Where do I specify --platform linux/arm64 in the ./launcher rebuild app sequence?
I need to test Discourse/Docker locally on M1.
Would be great to set this until such point as ARM build is fully implemented.
best regards,
Walker
Where do I specify --platform linux/arm64 in the ./launcher rebuild app sequence?
I need to test Discourse/Docker locally on M1.
Would be great to set this until such point as ARM build is fully implemented.
best regards,
Walker
Discourse doesn’t work on arm64 at the moment, so there is no switch in launcher for it.
We are actively working on it, and we have quite a few members of our team running it on M1 already, but it still requires a branch of libv8, which is a transitive dependency coming from miniracer.
Thanks Rafael.
You all rock.
best,
Walker
You could try the docker args param launcher has, it may work
How’s it looking in dev performance wise?
Incredible performance for single core Rails work, like Topic Create or Topic view. Still a lot slower than any recent x86_64 offering in multicore or anything that touches disk IO.
I see. Thanks for this info. I think the software support for M1 will take some time to get right but future is looking bright.
It sounds notorious but it makes me a little happy that my recently bought device isn’t obsolete all of a sudden.
If that doesn’t work, you can use the DOCKER_DEFAULT_PLATFORM
environment variable. I currently have:
export DOCKER_DEFAULT_PLATFORM=linux/amd64
in my zsh profile. When using Docker I pretty much always want the architecture to match production systems.
Compared to previous generation MacBooks it’s a big improvement, even though the filesystem performance issues still exist. A high-end linux desktop is still going to beat it though.
For example, I can run bin/turbo_rspec
on core in about 2m50s (M1 Macbook pro, with Discourse, Redis & Postgres running natively).

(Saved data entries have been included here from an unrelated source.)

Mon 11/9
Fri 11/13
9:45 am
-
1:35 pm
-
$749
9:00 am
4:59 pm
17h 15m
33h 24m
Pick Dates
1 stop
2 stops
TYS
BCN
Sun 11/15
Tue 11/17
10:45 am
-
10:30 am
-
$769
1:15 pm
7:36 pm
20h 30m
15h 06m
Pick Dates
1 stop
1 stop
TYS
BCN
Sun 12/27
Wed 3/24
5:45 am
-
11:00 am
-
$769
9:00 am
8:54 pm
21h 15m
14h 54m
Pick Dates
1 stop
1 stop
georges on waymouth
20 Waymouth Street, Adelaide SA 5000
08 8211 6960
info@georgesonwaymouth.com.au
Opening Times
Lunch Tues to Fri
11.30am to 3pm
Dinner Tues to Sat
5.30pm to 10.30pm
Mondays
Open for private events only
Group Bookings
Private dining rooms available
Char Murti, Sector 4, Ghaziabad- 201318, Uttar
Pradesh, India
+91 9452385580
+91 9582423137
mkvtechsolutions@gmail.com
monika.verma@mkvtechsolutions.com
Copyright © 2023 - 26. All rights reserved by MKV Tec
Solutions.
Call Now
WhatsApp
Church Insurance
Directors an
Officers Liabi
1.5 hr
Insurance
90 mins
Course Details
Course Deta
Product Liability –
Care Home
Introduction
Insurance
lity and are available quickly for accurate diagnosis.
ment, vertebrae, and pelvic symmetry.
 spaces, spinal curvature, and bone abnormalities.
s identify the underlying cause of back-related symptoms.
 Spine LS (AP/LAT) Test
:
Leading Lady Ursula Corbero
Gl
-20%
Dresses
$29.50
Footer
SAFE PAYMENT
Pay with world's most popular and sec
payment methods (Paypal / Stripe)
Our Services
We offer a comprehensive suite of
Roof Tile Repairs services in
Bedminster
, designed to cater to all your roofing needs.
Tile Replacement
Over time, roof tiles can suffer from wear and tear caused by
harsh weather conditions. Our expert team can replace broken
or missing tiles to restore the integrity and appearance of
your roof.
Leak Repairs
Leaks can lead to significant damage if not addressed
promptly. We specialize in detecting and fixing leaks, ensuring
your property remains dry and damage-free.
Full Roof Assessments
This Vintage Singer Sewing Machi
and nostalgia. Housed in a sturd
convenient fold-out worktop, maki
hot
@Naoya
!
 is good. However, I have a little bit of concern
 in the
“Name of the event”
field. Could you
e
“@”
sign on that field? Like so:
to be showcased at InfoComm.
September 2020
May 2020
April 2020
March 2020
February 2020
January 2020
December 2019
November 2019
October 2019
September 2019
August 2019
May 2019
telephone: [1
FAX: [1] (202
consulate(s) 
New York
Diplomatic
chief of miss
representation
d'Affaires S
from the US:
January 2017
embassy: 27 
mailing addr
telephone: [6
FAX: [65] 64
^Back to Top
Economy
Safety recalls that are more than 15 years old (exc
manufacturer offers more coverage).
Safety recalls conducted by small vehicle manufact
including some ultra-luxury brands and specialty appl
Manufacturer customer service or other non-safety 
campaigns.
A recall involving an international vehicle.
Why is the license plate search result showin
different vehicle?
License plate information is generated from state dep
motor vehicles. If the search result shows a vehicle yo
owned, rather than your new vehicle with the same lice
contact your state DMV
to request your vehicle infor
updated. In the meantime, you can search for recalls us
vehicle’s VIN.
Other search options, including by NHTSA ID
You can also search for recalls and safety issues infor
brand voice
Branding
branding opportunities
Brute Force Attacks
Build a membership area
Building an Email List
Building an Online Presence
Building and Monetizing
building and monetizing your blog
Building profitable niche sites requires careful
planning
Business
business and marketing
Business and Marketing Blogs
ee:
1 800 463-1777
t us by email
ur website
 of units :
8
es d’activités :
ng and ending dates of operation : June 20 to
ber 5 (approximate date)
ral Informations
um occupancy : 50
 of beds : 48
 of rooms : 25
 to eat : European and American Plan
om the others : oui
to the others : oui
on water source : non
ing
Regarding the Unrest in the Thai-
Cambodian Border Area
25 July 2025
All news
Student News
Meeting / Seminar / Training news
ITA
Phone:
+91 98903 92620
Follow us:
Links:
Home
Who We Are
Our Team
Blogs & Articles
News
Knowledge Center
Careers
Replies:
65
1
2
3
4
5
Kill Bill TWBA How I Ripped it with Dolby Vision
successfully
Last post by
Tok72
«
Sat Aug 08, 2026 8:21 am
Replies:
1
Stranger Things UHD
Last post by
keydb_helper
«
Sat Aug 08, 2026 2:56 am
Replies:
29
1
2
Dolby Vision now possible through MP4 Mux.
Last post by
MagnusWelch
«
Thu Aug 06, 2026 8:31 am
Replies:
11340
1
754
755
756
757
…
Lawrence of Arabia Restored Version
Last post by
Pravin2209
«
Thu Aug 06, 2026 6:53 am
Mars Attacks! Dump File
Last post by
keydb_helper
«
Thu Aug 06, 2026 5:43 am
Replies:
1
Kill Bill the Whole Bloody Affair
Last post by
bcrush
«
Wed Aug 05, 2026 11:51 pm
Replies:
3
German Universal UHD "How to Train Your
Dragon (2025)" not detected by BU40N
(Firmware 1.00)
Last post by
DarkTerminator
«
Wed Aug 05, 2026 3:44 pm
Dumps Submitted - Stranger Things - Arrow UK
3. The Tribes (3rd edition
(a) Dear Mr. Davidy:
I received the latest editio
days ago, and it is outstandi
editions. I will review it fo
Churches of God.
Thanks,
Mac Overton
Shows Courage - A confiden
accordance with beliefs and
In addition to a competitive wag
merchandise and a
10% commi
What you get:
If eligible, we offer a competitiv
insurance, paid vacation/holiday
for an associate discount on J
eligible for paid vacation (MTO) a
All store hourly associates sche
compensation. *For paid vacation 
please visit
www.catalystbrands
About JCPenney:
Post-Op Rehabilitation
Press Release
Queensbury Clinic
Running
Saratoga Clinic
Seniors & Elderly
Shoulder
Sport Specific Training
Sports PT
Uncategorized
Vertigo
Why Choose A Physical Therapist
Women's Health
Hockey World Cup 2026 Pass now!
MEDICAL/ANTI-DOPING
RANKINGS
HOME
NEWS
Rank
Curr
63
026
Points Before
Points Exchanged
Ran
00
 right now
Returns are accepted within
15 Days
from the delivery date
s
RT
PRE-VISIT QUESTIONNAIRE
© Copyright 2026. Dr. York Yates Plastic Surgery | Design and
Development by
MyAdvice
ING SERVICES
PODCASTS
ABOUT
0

Team members on high-end linux desktops can do that in about 1 minute.
whats the roadmap for this to be enabled as stable
?
We need a new mini racer / v8 gem to be released, no eta yet, we are testing alpha versions at the moment
@sam and how are tests going? Im highly interested in M1-compatible version.
Its not that bad timing… there are people (developers) out there who dont even come close to this…
For development of Discourse on M1, you can find some info over on the Rails forum: Tips and tricks for developing Rails applications on Apple Silicon - rubyonrails-talk - Ruby on Rails Discussions. A few of us on the team are using this day-to-day, and it works.
I would not recommend trying to run a production Discourse server on M1 though.
if so, than why do not release it to GA?
I would not recommend trying to run a production Discourse server on M1 though.
Why not?
Its absolutely lovely. I’m lost for words on how to thank you for this. Great job.
Also, is the M1 macbook air good enough for discourse dev?
I suppose so
Its absolutely lovely. I’m lost for words on how to thank you for this. Great job.
I suppose spreading word about Discourse would be enough…
I don’t follow… all of this is public, you can follow those instructions yourself and get things going.
Our production install instructions are intended for running on an AMD64 linux host. You might be able to get it running on other OS/architectures using the tips in this topic, but there are no guarantees.
Absolutely. I have the Pro, but we also have people using M1 MacBook Airs and Mac Minis. There seems to be very little performance difference between them in our development benchmarks.
where? in official public repo?
In the article I linked:
We didn’t make any changes to Discourse that are in some private development branch, if that’s what you’re wondering. You can get Discourse to work on an M1 system by installing the ARM64 versions of dependencies we use, which is in the guide posted above by David.
We would all like the official repo to work with the new hardware right and not some code hidden in the closet.